When Bhante takes a deep breath before each segment, that deep breath itself provides a distinct timing block of silence. I’m guessing that Bhante is speaking from continuity born of immersion as one would in lengthy chants. In such a chanting mode, the breaths support the continuity of chanting to keep a certain cadence. Breaths would tend to be shallow or as needed.

By taking a deep breath before each segment, Bhante would be mindfully segmenting the audio himself. This is why I think Bhante @Sujato will want to decide how he wants the user to experience his audio. The difference is one of presentation. One may speak the sutta as a single entire full chant or one may simply speak each sutta segment mindfully. This is Bhante’s decision to make, not ours.

Note that the above is still a hypothesis. We only have the one recording of SN1.20.


I’ve just removed all breaths just on sn1.20-pli :
That didn’t fix the chop of ayasma, but perhaps there is something to the cadence strategy, and perhaps just additions of pauses into text where Bhante pauses?. Maybe other TTS versions settings will help, will hop on that next, and tune the gate a lot more so more is cut out without removing soft starts of words, work on getting sn1.20 ok. Night!


I likely misunderstood, perhaps breaths are considered a segment boundary but will need to look at this later with fresher eyes. There is a way for it to segment based on a broad, like, teleprompter rate heh but I think perhaps it is just too different from the tts and mixing up where it’s up to. I’m very happy we have something to drill down into!
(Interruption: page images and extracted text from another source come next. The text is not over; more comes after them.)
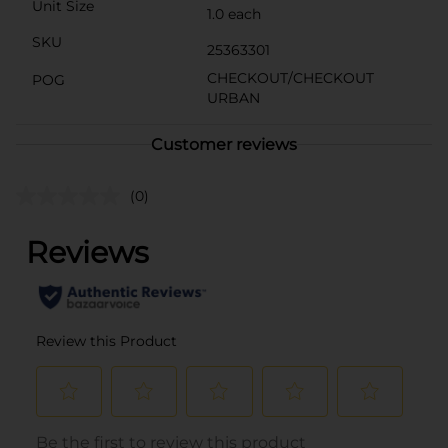
Unit Size
1.0 each
SKU
25363301
CHECKOUT/CHECKOUT
POG
URBAN
Customer reviews
(0)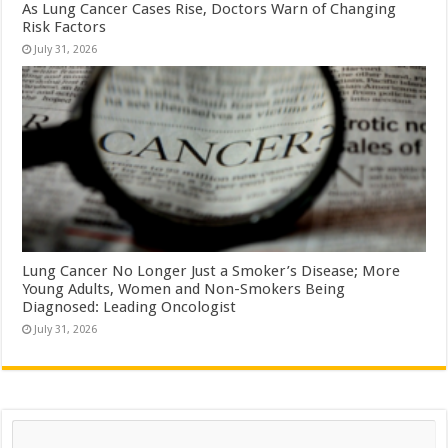
As Lung Cancer Cases Rise, Doctors Warn of Changing
Risk Factors
July 31, 2026
Lung Cancer No Longer Just a Smoker’s Disease; More
Young Adults, Women and Non-Smokers Being
Diagnosed: Leading Oncologist
July 31, 2026
Search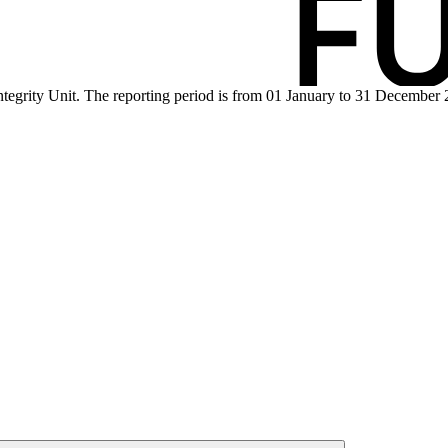
tegrity Unit. The reporting period is from 01 January to 31 December 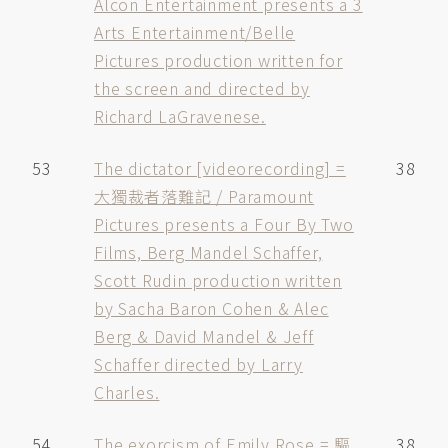
Alcon Entertainment presents a 3
Arts Entertainment/Belle
Pictures production written for
the screen and directed by
Richard LaGravenese.
53
The dictator [videorecording] =
38
大獨裁者落難記 / Paramount
Pictures presents a Four By Two
Films, Berg Mandel Schaffer,
Scott Rudin production written
by Sacha Baron Cohen & Alec
Berg & David Mandel & Jeff
Schaffer directed by Larry
Charles.
54
The exorcism of Emily Rose = 驅
38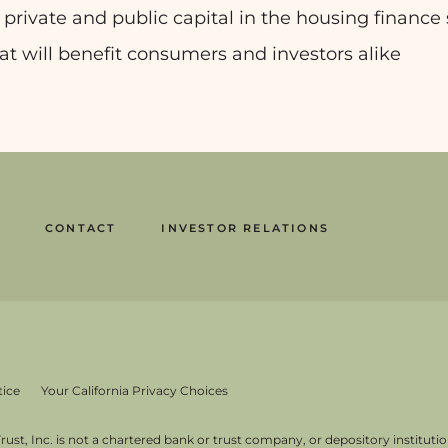
r private and public capital in the housing finance 
at will benefit consumers and investors alike
CONTACT
INVESTOR RELATIONS
tice
Your California Privacy Choices
st, Inc. is not a chartered bank or trust company, or depository institution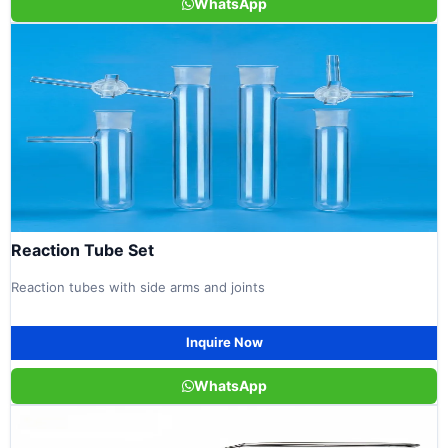
WhatsApp
Reaction Tube Set
Reaction tubes with side arms and joints
Inquire Now
WhatsApp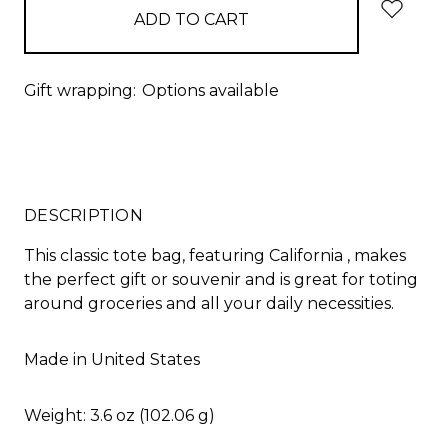
Gift wrapping:
Options available
DESCRIPTION
This classic tote bag, featuring California , makes
the perfect gift or souvenir and is great for toting
around groceries and all your daily necessities.
Made in United States
Weight: 3.6 oz (102.06 g)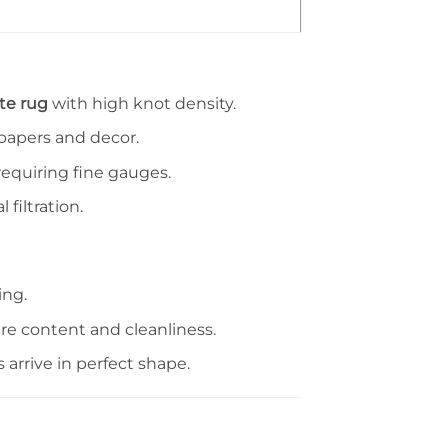
te rug
with high knot density.
lpapers and decor.
equiring fine gauges.
 filtration.
ing.
re content and cleanliness.
arrive in perfect shape.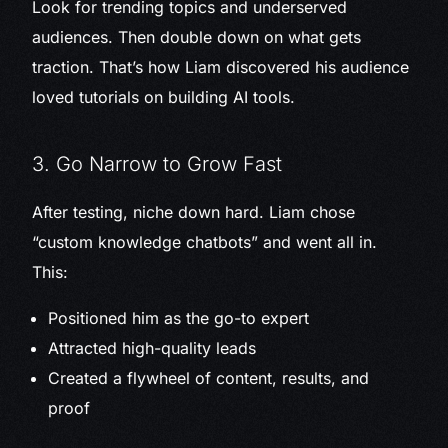
Look for trending topics and underserved
audiences. Then double down on what gets
traction. That’s how Liam discovered his audience
loved tutorials on building AI tools.
3. Go Narrow to Grow Fast
After testing, niche down hard. Liam chose
“custom knowledge chatbots” and went all in.
This:
Positioned him as the go-to expert
Attracted high-quality leads
Created a flywheel of content, results, and
proof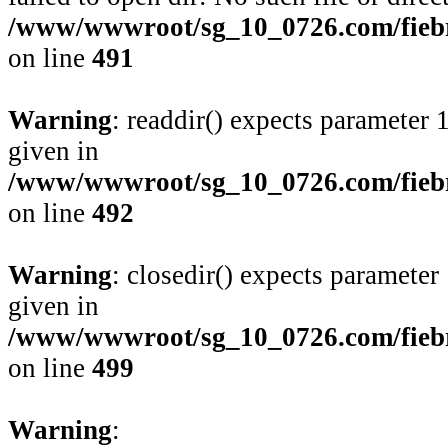
/www/wwwroot/sg_10_0726.com/fiebre
on line
491
Warning
: readdir() expects parameter 
given in
/www/wwwroot/sg_10_0726.com/fiebre
on line
492
Warning
: closedir() expects parameter
given in
/www/wwwroot/sg_10_0726.com/fiebre
on line
499
Warning
: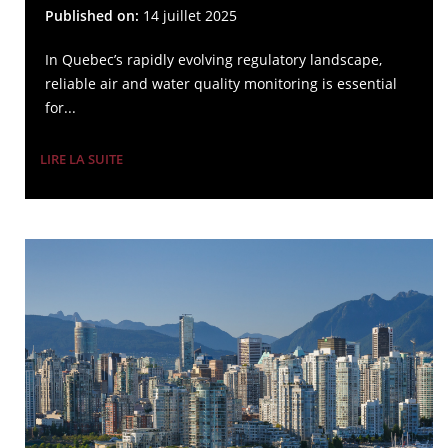
Published on:
14 juillet 2025
In Quebec’s rapidly evolving regulatory landscape,
reliable air and water quality monitoring is essential
for...
LIRE LA SUITE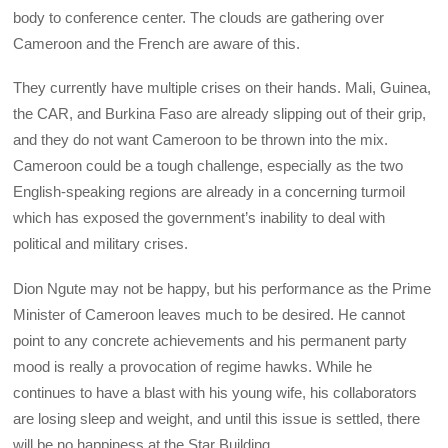
body to conference center. The clouds are gathering over
Cameroon and the French are aware of this.
They currently have multiple crises on their hands. Mali, Guinea,
the CAR, and Burkina Faso are already slipping out of their grip,
and they do not want Cameroon to be thrown into the mix.
Cameroon could be a tough challenge, especially as the two
English-speaking regions are already in a concerning turmoil
which has exposed the government’s inability to deal with
political and military crises.
Dion Ngute may not be happy, but his performance as the Prime
Minister of Cameroon leaves much to be desired. He cannot
point to any concrete achievements and his permanent party
mood is really a provocation of regime hawks. While he
continues to have a blast with his young wife, his collaborators
are losing sleep and weight, and until this issue is settled, there
will be no happiness at the Star Building.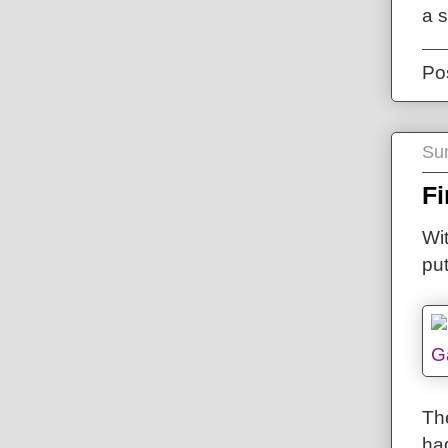
a 
Po
Su
Fi
Wit
pu
The
ha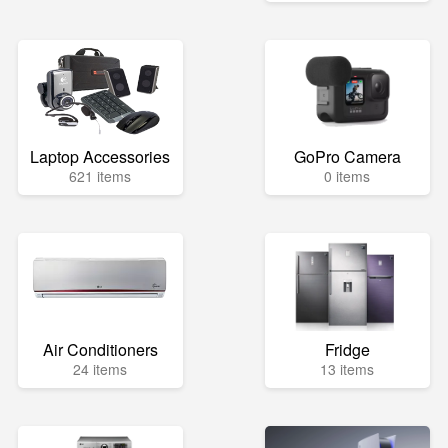
Laptop Accessories
GoPro Camera
621 items
0 items
Air Conditioners
Fridge
24 items
13 items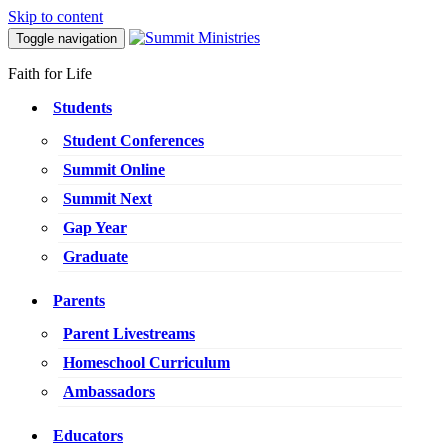
Skip to content
Toggle navigation
Faith for Life
Students
Student Conferences
Summit Online
Summit Next
Gap Year
Graduate
Parents
Parent Livestreams
Homeschool Curriculum
Ambassadors
Educators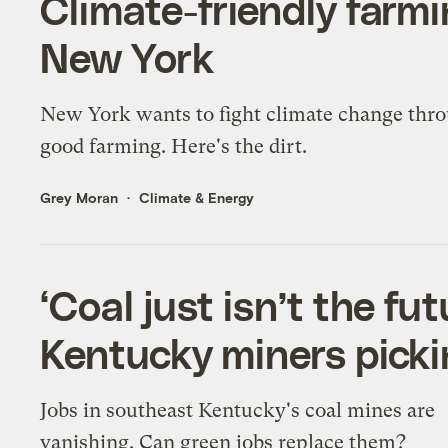
Climate-friendly farmin
New York
New York wants to fight climate change thr
good farming. Here's the dirt.
Grey Moran
Climate & Energy
‘Coal just isn’t the fu
Kentucky miners picki
Jobs in southeast Kentucky's coal mines are
vanishing. Can green jobs replace them?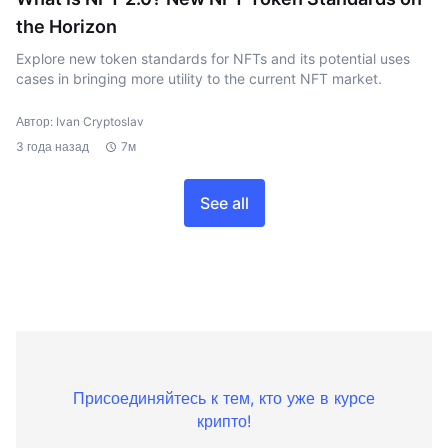
the Horizon
Explore new token standards for NFTs and its potential uses
cases in bringing more utility to the current NFT market.
Автор: Ivan Cryptoslav
3 года назад
7м
See all
Присоединяйтесь к тем, кто уже в курсе
крипто!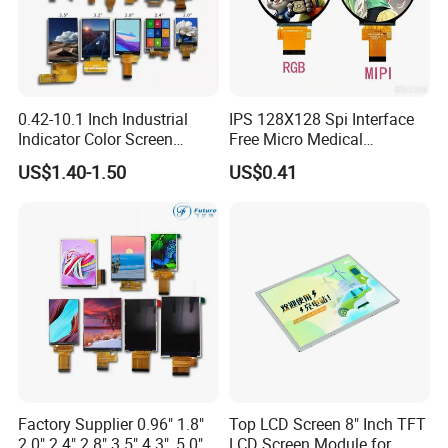
0.42-10.1 Inch Industrial
IPS 128X128 Spi Interface
Indicator Color Screen
Free Micro Medical
Touchscreen IPS Panel
Character Round TFT LCD
US$1.40-1.50
US$0.41
Touch High Brightness
Display LCD Module OLED
Multi-Touch LCD TFT
Screen RoHS Monochrome
Display
Touch Panel Graphics
Custom IPS LCD Display
Factory Supplier 0.96" 1.8"
Top LCD Screen 8" Inch TFT
2.0" 2.4" 2.8" 3.5" 4.3", 5.0"
LCD Screen Module for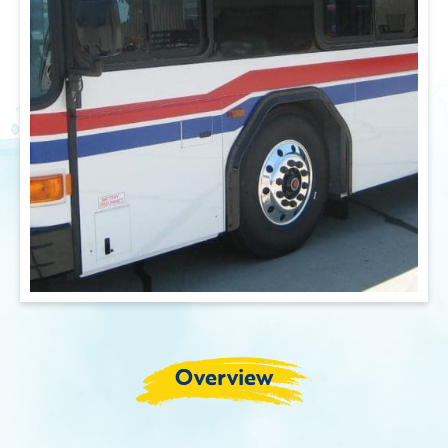
Overview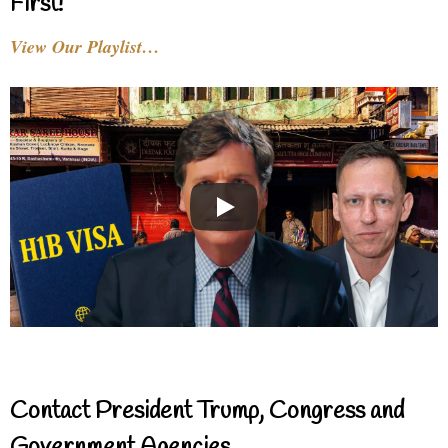
First!
View Our Playlist…
Contact President Trump, Congress and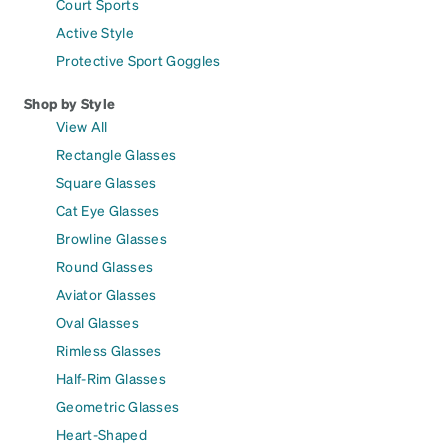
Court Sports
Active Style
Protective Sport Goggles
Shop by Style
View All
Rectangle Glasses
Square Glasses
Cat Eye Glasses
Browline Glasses
Round Glasses
Aviator Glasses
Oval Glasses
Rimless Glasses
Half-Rim Glasses
Geometric Glasses
Heart-Shaped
My hypothesis is that the 1.5 second pause between bhagava and rajagahe in SN1.20:1.2 of your link is confusing Aeneas.


Just to comment on the breathing/pause issue, the problem is that as time goes on we will have multiple different situations when handling segment breaks, including abbreviations, cases where the sentence really does have to flow over the segment break, and so on.

Currently i am working on the Sagathavagga, which is verse. So we have a nice, regular segment structure, with a reasonable pause between segments. This is not normal! Once we get into the prose, things will get far more messed up.

This is why we can’t design a system based on the assumption that I can control pauses or breaths; the linguistic context is just too diverse to rely on such assumptions. The only reliable indicator is the actual content of the words. So somehow we have to get Aeneas to work with this (or if it proves impossible, find another approach.)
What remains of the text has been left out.